# Coyote



## sharkchum (Feb 10, 2012)

Didn't get any deer this weekend , but I did wack my first yote with my bow.


----------



## paslaw0311 (Apr 19, 2011)

Good job man, one more fawn thats gonna make it this year!


----------



## rubberducky (Mar 19, 2010)

Sweet!!!


Sent from my iPhone using Tapatalk because Reeltime told me to


----------



## lx22f/c (Jun 19, 2009)

Nice, kill them all!!!


Feed your faith and your doubts will starve to death!!


----------



## atcfisherman (Oct 5, 2006)

lx22f/c said:


> Nice, kill them all!!!
> 
> Feed your faith and your doubts will starve to death!!


Obviously you don't understand the balance and need of predator-prey relationships and how they work. If you "kill them all," then other species will explode and cause the ecosystem to be unbalanced.


----------



## TXNavalOperator (Sep 7, 2011)

To the above^^ comment. That very well may be true. But I shoot everyone of them that I see. Good job on the Yote.


----------



## spurgersalty (Jun 29, 2010)

atcfisherman said:


> Obviously you don't understand the balance and need of predator-prey relationships and how they work. If you "kill them all," then other species will explode and cause the ecosystem to be unbalanced.

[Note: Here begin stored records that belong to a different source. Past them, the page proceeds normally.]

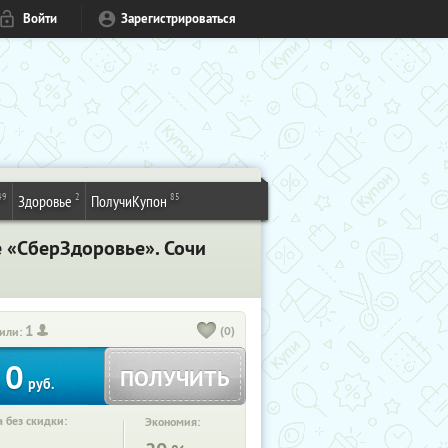
Войти
Зарегистрироваться
49
2
85
Здоровье
ПолучиКупон
е «СберЗдоровье». Сочи
1
(0)
или:
0
ПОЛУЧИТЬ
руб.
 без скидки:
Экономия:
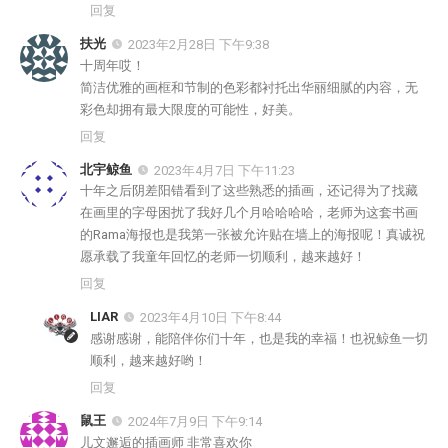
回复
扶光
2023年2月28日 下午9:38
十周年哎！
简洁优雅的画框和节制的色彩都衬托出华丽细腻的内容，无
彩色却拥有最大限度的可能性，好美。
回复
北宇鲸鱼
2023年4月7日 下午11:23
十年之后阴差阳错看到了这些熟悉的插画，还记得为了找藏
在画里的字母困扰了我好几个月哈哈哈哈，老师为这套书画
的Rama海报也是我第一张被允许贴在墙上的海报呢！真诚祝
愿承载了我童年回忆的老师一切顺利，越来越好！
回复
LIAR
2023年4月10日 下午8:44
感谢感谢，能陪伴你们十年，也是我的幸福！也祝鲸鱼一切
顺利，越来越好哟！
回复
鼠王
2024年7月9日 下午9:14
儿文邂逅的插画师 非常喜欢你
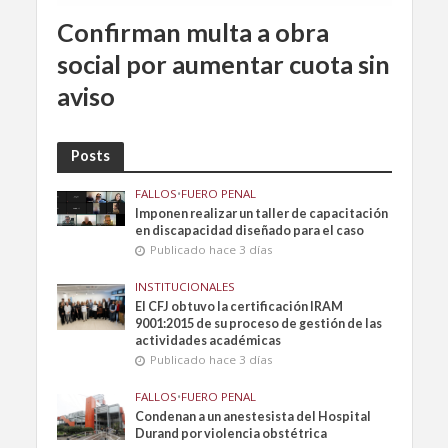
Confirman multa a obra
social por aumentar cuota sin
aviso
Posts
FALLOS
•
FUERO PENAL
Imponen realizar un taller de capacitación
en discapacidad diseñado para el caso
Publicado hace 3 días
INSTITUCIONALES
El CFJ obtuvo la certificación IRAM
9001:2015 de su proceso de gestión de las
actividades académicas
Publicado hace 3 días
FALLOS
•
FUERO PENAL
Condenan a un anestesista del Hospital
Durand por violencia obstétrica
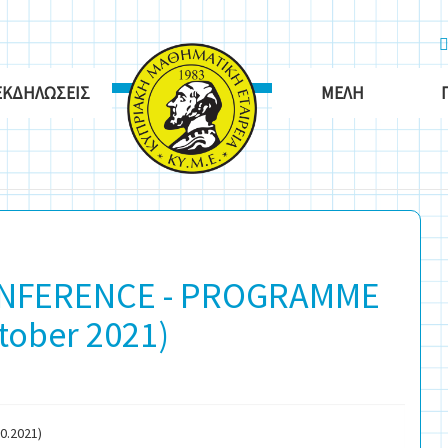
ΕΚΔΗΛΏΣΕΙΣ
ΜΈΛΗ
NFERENCE - PROGRAMME
tober 2021)
0.2021)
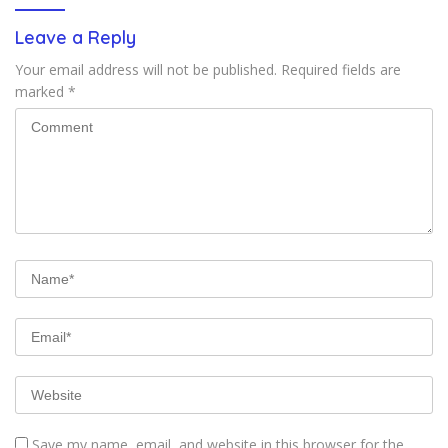
Leave a Reply
Your email address will not be published.
Required fields are
marked
*
Save my name, email, and website in this browser for the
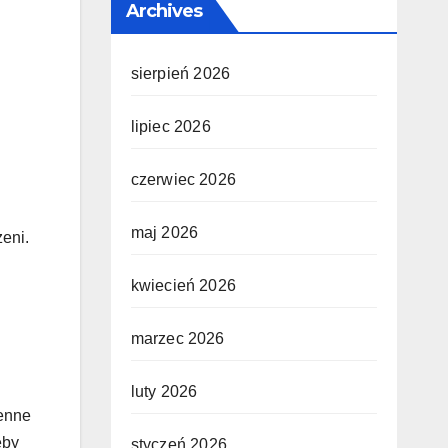
Archives
sierpień 2026
lipiec 2026
czerwiec 2026
maj 2026
zeni.
kwiecień 2026
marzec 2026
luty 2026
ienne
eby
styczeń 2026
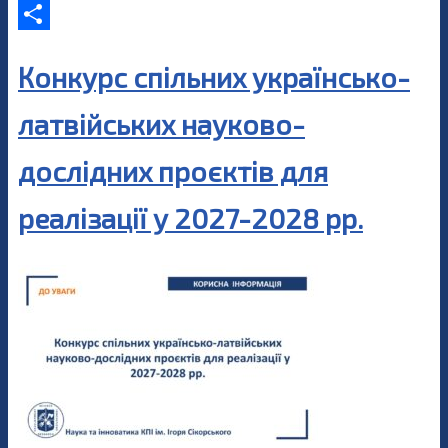
Twitter
Share
Конкурс спільних українсько-
латвійських науково-
дослідних проєктів для
реалізації у 2027-2028 рр.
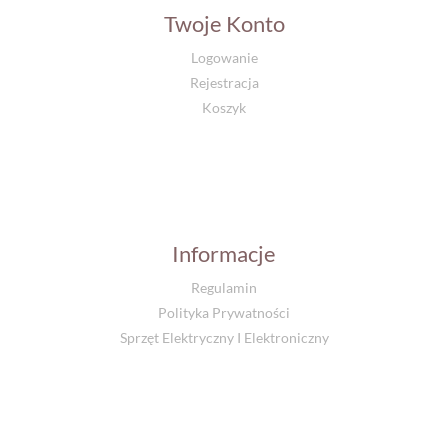
Twoje Konto
Logowanie
Rejestracja
Koszyk
Informacje
Regulamin
Polityka Prywatności
Sprzęt Elektryczny I Elektroniczny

That's where we as humans step in and "help" mother nature out with the thinning of the deer herd. Seems it would mean a larger and better deer population which in turn, would be more "harvest" and sustenance for us.


----------



## Law Dog (Jul 27, 2010)

Nice, Congrats!


----------



## altez (Sep 12, 2012)

Coyote kill with a bow!? That's an accomplishment, congrats!


----------



## Uncle Doug (May 26, 2009)

altez said:


> Coyote kill with a bow!? That's an accomplishment, congrats!


2X..on the accomplishment with a bow. I shot one yesterday with my .17 and was surprised to find out from my landowner that Mason Co. will pay me $150.00 for doing so. Ears cut off and paperwork filled out.


----------



## altez (Sep 12, 2012)

Uncle Doug said:


> 2X..on the accomplishment with a bow. I shot one yesterday with my .17 and was surprised to find out from my landowner that Mason Co. will pay me $150.00 for doing so. Ears cut off and paperwork filled out.


Haha that's awesome! :cheers:


----------



## devil1824 (Sep 4, 2010)

Good job!


----------



## Chunky (Oct 15, 2006)

good job, always harder hunting the predators. Well done.


----------



## Kitchen Pass (Apr 4, 2011)

spurgersalty said:


> That's where we as humans step in and "help" mother nature out with the thinning of the deer herd. Seems it would mean a larger and better deer population which in turn, would be more "harvest" and sustenance for us.


Right On! Never seen a county restrict coyotes hunting due to low populations. I think they will be just fine....


----------



## gulfcoastal (Jan 12, 2009)

Well done in deed!


----------



## MAFFU123 (Dec 6, 2012)

very nice


----------



## Rubberback (Sep 9, 2008)

TXNavalOperator said:


> To the above^^ comment. That very well may be true. But I shoot everyone of them that I see. Good job on the Yote.


Carry on !!! Their worthless. It ain't true.


----------